Authorities ordered the evacuation of nearly 200,000 people downstream on Feb. 12 after the first and then the second spillway at the 770-foot dam had begun ripping away amid a record-wet winter, threatening to flood towns downstream. Authorities allowed residents to return within days, and there were no reported deaths.

In the three reports released Monday, the four appointed consultants pointed to cracks in the concrete as a likely cause of the failure of the main spillway. Water entering through the cracks may have gouged large holes under the concrete, and then lifted off the large slabs torn from the concrete, the experts said. The last reported repairs to cracks in the half-century-old spillway were in 2009, the experts noted.

Read the three reports by tapping on the links below:
Report from March 10
Report from March 17
Report from March 31

Water agency spokeswoman Erin Mellon said Monday the experts’ preliminary finding on the cause of the crisis was speculative. A separate team of experts is charged with pinpointing the causes of the spillway failures and examining how officials handled the crisis.

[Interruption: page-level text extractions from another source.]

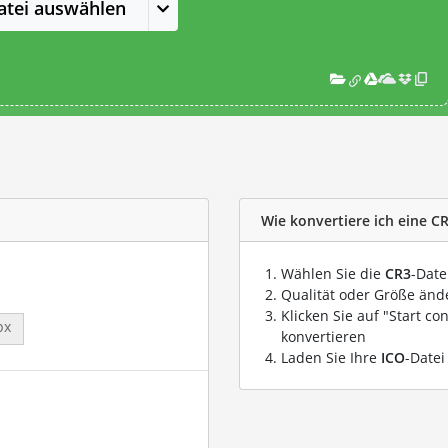
atei auswählen
Wie konvertiere ich eine CR
Wählen Sie die
CR3
-Date
Qualität oder Größe ände
Klicken Sie auf "Start co
px
konvertieren
Laden Sie Ihre
ICO
-Datei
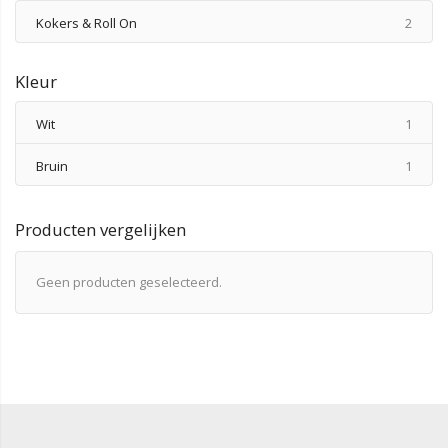
produ
Kokers & Roll On
2
Kleur
produ
Wit
1
produ
Bruin
1
Producten vergelijken
Geen producten geselecteerd.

California is rushing to carry out hundreds of millions of dollars in repairs to have the main spillway operational again by Nov. 1, around the start of the state’s rainy season.

Monday’s reports also show the independent experts urging that state officials tear out and completely replace at least the upper stretch of the damaged main spillway this summer, rather than trying to simply repair it. State officials said they agree.

Work crews, due to start work in May, are expected to run out of time to fix the lower part of the main spillway this year. If that’s the case, state officials said Monday they may divert water releases down the hillside next to the cratered main spillway.

A federal dam agency that oversees large hydroelectric dams such as Oroville last month released the first of the three known reports by independent consultants. The experts described the spillway as In worse shape than state officials had described. The experts spoke urgently of the risk to the public if the main spillway were not operational by the next rainy season.

The water agency, the dam’s operator, then asked for and got subsequent reports withheld from public review, citing federal law meant to minimize the risk of terror attacks on critical infrastructure.

As public objections built, acting state water agency chief William Croyle said earlier this month the agency might release the reports with redactions. The reports released Monday appeared largely intact, with short redactions apparently addressing specific physical vulnerabilities of the spillways.

The independent experts in the three newly released reports also urged the state to consider replacing the damaged backup flood-release spillway with a full, concrete chute with floodgates. Conservation groups had urged the state since at least 2005 to strengthen the emergency spillway, which featured a concrete lip but otherwise was designed to send water rushing down a bare hillside. It was the breakup of that emergency spillway, threatening uncontrolled releases of massive amounts of water, that ultimately led to the Feb. 12 evacuation order.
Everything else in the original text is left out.